Supplied entries -

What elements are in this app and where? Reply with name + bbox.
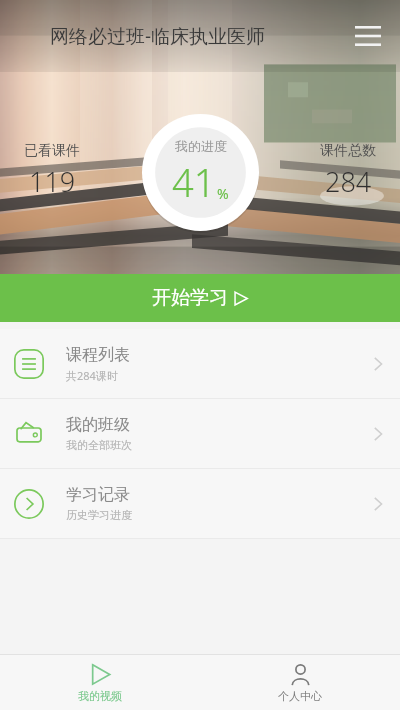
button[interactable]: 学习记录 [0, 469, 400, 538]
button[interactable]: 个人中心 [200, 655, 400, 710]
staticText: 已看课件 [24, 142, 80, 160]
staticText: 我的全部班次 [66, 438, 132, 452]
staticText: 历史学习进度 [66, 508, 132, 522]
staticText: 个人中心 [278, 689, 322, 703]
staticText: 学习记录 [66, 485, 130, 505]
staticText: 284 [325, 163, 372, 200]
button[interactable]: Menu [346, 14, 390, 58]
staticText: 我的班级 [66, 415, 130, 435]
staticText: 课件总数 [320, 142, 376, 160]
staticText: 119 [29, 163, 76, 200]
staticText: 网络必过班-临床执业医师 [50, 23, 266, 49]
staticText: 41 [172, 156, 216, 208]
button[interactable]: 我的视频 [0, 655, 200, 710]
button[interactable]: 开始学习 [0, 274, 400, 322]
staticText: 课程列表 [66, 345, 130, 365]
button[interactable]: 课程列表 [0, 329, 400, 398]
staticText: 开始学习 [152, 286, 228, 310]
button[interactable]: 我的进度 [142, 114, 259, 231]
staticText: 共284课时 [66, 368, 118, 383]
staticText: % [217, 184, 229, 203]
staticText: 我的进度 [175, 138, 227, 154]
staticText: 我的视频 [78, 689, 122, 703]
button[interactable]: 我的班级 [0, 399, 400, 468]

Work instructions - Which lines of the data include the word "我的视频"? Copy each one.

Written answer -
button[interactable]: 我的视频 [0, 655, 200, 710]
staticText: 我的视频 [78, 689, 122, 703]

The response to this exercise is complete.